O diretor de "A Lista de Schindler" (1993) reviveu o ataque à delegação de atletas de Israel - perpetrado pelo grupo palestino Setembro Negro - a partir de uma caçada aos criminosos pelo planeta adentro. Fehlbaum toma outro foco. Ele se concentra nas decisões dos repórteres esportivos da emissora ABC que cobriam competições (até então) sem lances emocionantes. Roone Arledge (papel do ator Peter Sarsgaard) era o executivo na linha de frente e coube a ele decidir que rumos tomar diante do ocorrido: seguir a transmitir causos sobre as disputas ou concentrar a cobertura do crime que se desenhava?

"Quis fazer um uma homenagem ao mundo analógico neste momento em que a cultura se rende à tecnologia digital, recriando o espaço das pautas como ele era na década de 1970, sem a aparelhagem que temos hoje", diz Fehlbaum, um realizador conhecido por ficções científicas como "Refúgio" (2021) e "Um Inferno" (2011).

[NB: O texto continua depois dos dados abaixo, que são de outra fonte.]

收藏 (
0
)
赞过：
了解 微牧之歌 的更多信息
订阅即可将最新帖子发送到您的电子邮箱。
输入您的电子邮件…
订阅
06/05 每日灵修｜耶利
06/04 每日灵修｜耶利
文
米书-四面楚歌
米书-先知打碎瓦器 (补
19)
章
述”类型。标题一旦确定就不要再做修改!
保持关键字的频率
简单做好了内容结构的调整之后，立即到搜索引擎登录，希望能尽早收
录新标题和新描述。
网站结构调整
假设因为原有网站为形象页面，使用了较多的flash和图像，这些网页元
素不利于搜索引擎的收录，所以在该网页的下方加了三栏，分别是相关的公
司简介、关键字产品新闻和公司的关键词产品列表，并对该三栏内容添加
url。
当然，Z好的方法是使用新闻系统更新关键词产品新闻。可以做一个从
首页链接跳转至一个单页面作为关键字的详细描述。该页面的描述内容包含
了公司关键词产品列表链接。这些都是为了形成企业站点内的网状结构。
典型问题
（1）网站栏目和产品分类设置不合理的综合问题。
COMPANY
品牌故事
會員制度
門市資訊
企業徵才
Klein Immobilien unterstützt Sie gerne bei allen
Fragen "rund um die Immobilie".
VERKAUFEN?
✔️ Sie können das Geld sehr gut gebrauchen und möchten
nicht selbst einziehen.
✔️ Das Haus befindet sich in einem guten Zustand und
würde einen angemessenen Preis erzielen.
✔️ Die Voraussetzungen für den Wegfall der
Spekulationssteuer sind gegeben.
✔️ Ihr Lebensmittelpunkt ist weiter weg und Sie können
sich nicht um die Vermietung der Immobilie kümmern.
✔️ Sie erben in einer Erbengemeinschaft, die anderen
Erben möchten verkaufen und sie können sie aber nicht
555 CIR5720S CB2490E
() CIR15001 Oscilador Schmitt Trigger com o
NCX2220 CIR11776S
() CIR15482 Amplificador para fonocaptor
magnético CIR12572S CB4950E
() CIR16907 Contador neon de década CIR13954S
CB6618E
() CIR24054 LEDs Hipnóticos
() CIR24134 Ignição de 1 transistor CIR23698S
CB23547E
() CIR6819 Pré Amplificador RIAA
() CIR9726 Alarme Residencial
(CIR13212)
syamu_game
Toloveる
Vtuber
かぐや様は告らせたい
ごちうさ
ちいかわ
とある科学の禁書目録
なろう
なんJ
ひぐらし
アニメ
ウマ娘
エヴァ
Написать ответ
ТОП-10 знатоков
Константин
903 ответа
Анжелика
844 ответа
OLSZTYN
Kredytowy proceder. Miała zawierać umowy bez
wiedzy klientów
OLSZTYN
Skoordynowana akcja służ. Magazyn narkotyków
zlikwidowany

Além de Arledge, dois outros personagens são fundamentais para o entendimento do conflito em cena: o produtor de reportagens Geoffrey Mason, vivido por John Magaro, e a repórter germânica Marianne Gebhardt, um poço de retidão profissional encarnado com brio por Leonie Benesch. "Meu empenho é entender aquele ambiente profissional num período de tensão", diz o diretor.

Num balé aeróbico de closes e planos gerais, a fotografia de Markus Förderer tonifica o clima convulsivo da montagem de Hansjorg Weissbrich com uma seleção cálida de cores, o que dá a "Setembro 5" um ritmo de panela de pressão em fervura. Os nervos de todos os que estão em cena comprimem-se pela responsabilidade de manter uma transmissão crítica, atenta aos rumos das negociações com os terroristas, e com medo de que os inocentes morram. A montagem joga inteligentemente com elementos documentais ao incorporar imagens de arquivo do programa "Wide World of Sports" em sua estrutura de linguagem. Nesse trânsito eletrizante pelo documentário, Fehlbaum oxigena a linhagem de incursões cinematográficas ao universo de quem conjuga o verbo "noticiar" numa desinência humanista.

"As grandes questões que meu filme evoca conversam com 'Todos Os Homens Do Presidente' e 'Rede de Intrigas', expressões cinematográficas sobre o papel ético do jornalismo", analisa Fehlbaum. "A diferença é que esses cults abordavam as consequências dos casos sobre os quais se debruçavam. Meu filme fala de um momento e da resposta de jornalistas a ele".